Here is the core research tools that were used to do this, along with the cloud providers private APIs:
The Google SKU explorer is very helpful, I wish all the providers would add such a feature.
You can also complete the extended analysis I mentioned in my blog notes. In order to run those scenarios you increase the number of functions, transactions, or any other parameter and see how the effect of discounts dissipates, with larger volumes.
My original scenario was:
512 MB Function Memory
In this scenario (which is substantive) AWS is the clear winner, because of their discounts. However, when you increase the functions to 32, Azure becomes the less expensive option because of their lower (by a little bit) base pricing.
My biggest beef is that I have to do actual research to understand the skus and how they work, in order to do price comparison. The APIs themselves do not (in any way shape or form) describe the service offering.
So: I Google, I read, and I figure it out. At least Google now offers this:
Which is a very helpful research tool, for their own cloud offering.
The other providers should do something like it. And they should give you programmatic access.
These systems all lack some definitive way to identify the pertinent skus.
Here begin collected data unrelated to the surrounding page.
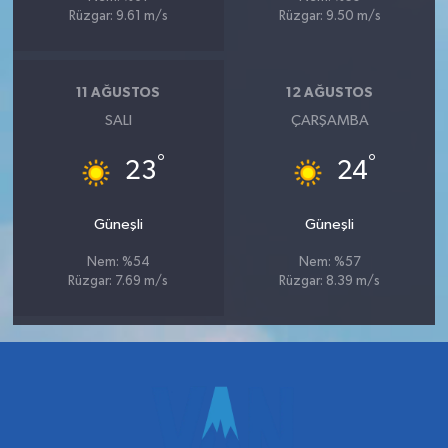
Rüzgar: 9.61 m/s
Rüzgar: 9.50 m/s
11 AĞUSTOS
12 AĞUSTOS
SALI
ÇARŞAMBA
°
°
23
24
Güneşli
Güneşli
Nem: %54
Nem: %57
Rüzgar: 7.69 m/s
Rüzgar: 8.39 m/s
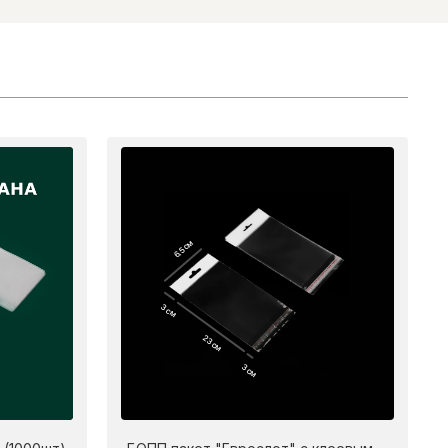
6.5 см
3 см
23 см
3 см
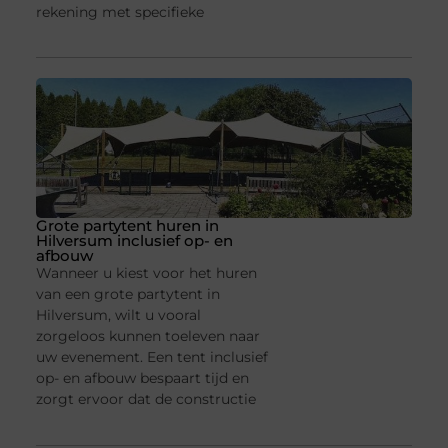
rekening met specifieke
Grote partytent huren in
Hilversum inclusief op- en
afbouw
Wanneer u kiest voor het huren
van een grote partytent in
Hilversum, wilt u vooral
zorgeloos kunnen toeleven naar
uw evenement. Een tent inclusief
op- en afbouw bespaart tijd en
zorgt ervoor dat de constructie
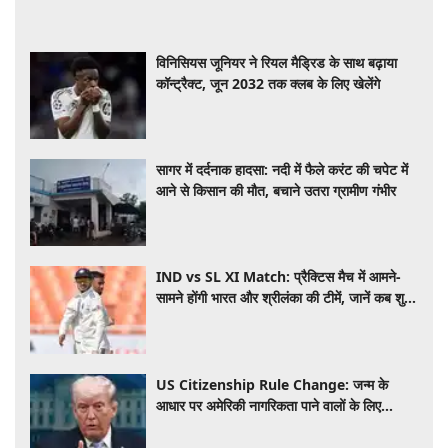
विनिसियस जूनियर ने रियल मैड्रिड के साथ बढ़ाया
कॉन्ट्रैक्ट, जून 2032 तक क्लब के लिए खेलेंगे
सागर में दर्दनाक हादसा: नदी में फैले करंट की चपेट में
आने से किसान की मौत, बचाने उतरा ग्रामीण गंभीर
IND vs SL XI Match: प्रैक्टिस मैच में आमने-
सामने होंगी भारत और श्रीलंका की टीमें, जानें कब शुरू
होगा मुकाबला और कहां देखें लाइव​​​​​​​
US Citizenship Rule Change: जन्म के
आधार पर अमेरिकी नागरिकता पाने वालों के लिए
मुश्किलें बढ़ीं, ट्रंप ने जारी किया नया आदेश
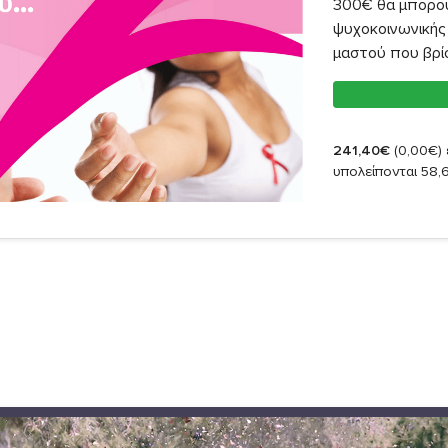
300€ θα μπορο
ψυχοκοινωνικής 
μαστού που βρί
241,40€
(0,00€)
υπολείπονται 58,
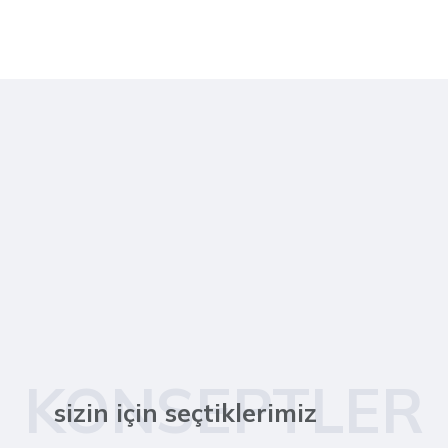
KONSEPTLER
sizin için seçtiklerimiz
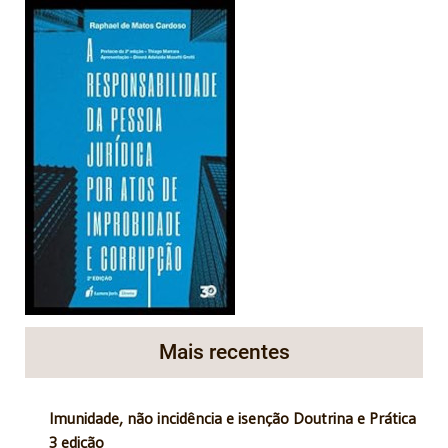
Mais recentes
Imunidade, não incidência e isenção Doutrina e Prática
3 edição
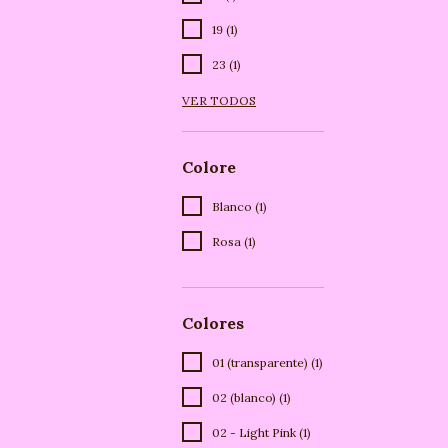
19 (1)
23 (1)
VER TODOS
Colore
Blanco (1)
Rosa (1)
Colores
01 (transparente) (1)
02 (blanco) (1)
02 - Light Pink (1)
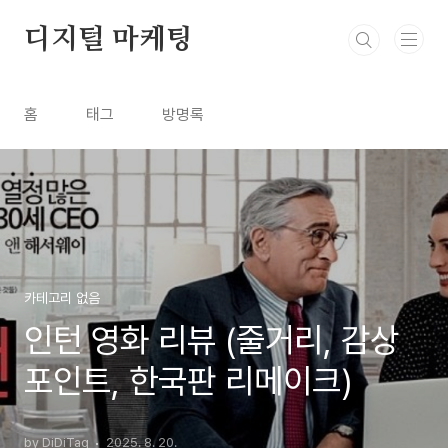
본문 바로가기
디지털 마케팅
홈
태그
방명록
카테고리 없음
인턴 영화 리뷰 (줄거리, 감상
포인트, 한국판 리메이크)
by DiDiTag
2025. 8. 20.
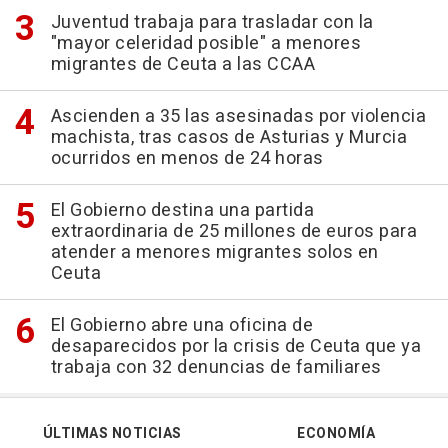
Juventud trabaja para trasladar con la
"mayor celeridad posible" a menores
migrantes de Ceuta a las CCAA
Ascienden a 35 las asesinadas por violencia
machista, tras casos de Asturias y Murcia
ocurridos en menos de 24 horas
El Gobierno destina una partida
extraordinaria de 25 millones de euros para
atender a menores migrantes solos en
Ceuta
El Gobierno abre una oficina de
desaparecidos por la crisis de Ceuta que ya
trabaja con 32 denuncias de familiares
ÚLTIMAS NOTICIAS
ECONOMÍA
As a result, I'm hardcoding things (for now) and thinking about how this could be done better in the future.
Even if the values are stored in a database or configuration, I will need to add new ones, stay up to date, etc.
For real dynamic pricing, it would be better if there was an API that could be called to retrive relevant skus for any given service. Something like this, "Dear AWS, please give me all skus relevant to pricing of Lambda functions in East US 1". This would SHOULD be a simple API to use, and they have all the information to build it but they don't think about things that way.
The Google tool sort of does this, but you get back much more information and you still have to sort through skus to figure it out.
Anyway, billing APIs are not sexy nor are they money makers for these guys, but meaningful automation that will matter to the CFO will depend on services like this.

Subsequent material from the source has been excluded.